───── DATA FOR REVIEW

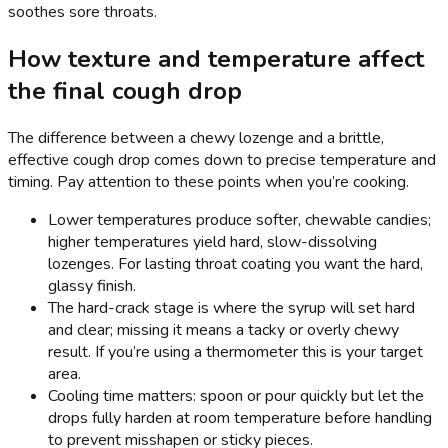
soothes sore throats.
How texture and temperature affect
the final cough drop
The difference between a chewy lozenge and a brittle,
effective cough drop comes down to precise temperature and
timing. Pay attention to these points when you’re cooking.
Lower temperatures produce softer, chewable candies;
higher temperatures yield hard, slow-dissolving
lozenges. For lasting throat coating you want the hard,
glassy finish.
The hard-crack stage is where the syrup will set hard
and clear; missing it means a tacky or overly chewy
result. If you’re using a thermometer this is your target
area.
Cooling time matters: spoon or pour quickly but let the
drops fully harden at room temperature before handling
to prevent misshapen or sticky pieces.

──────────

### WHAT IS NEEDED
Your task is to reproduce, exactly and exclusively, the lines from the one holding "the final cough drop" through the final line of the listing.

### SOLUTION TO THE PROBLEM
the final cough drop
The difference between a chewy lozenge and a brittle,
effective cough drop comes down to precise temperature and
timing. Pay attention to these points when you’re cooking.
Lower temperatures produce softer, chewable candies;
higher temperatures yield hard, slow-dissolving
lozenges. For lasting throat coating you want the hard,
glassy finish.
The hard-crack stage is where the syrup will set hard
and clear; missing it means a tacky or overly chewy
result. If you’re using a thermometer this is your target
area.
Cooling time matters: spoon or pour quickly but let the
drops fully harden at room temperature before handling
to prevent misshapen or sticky pieces.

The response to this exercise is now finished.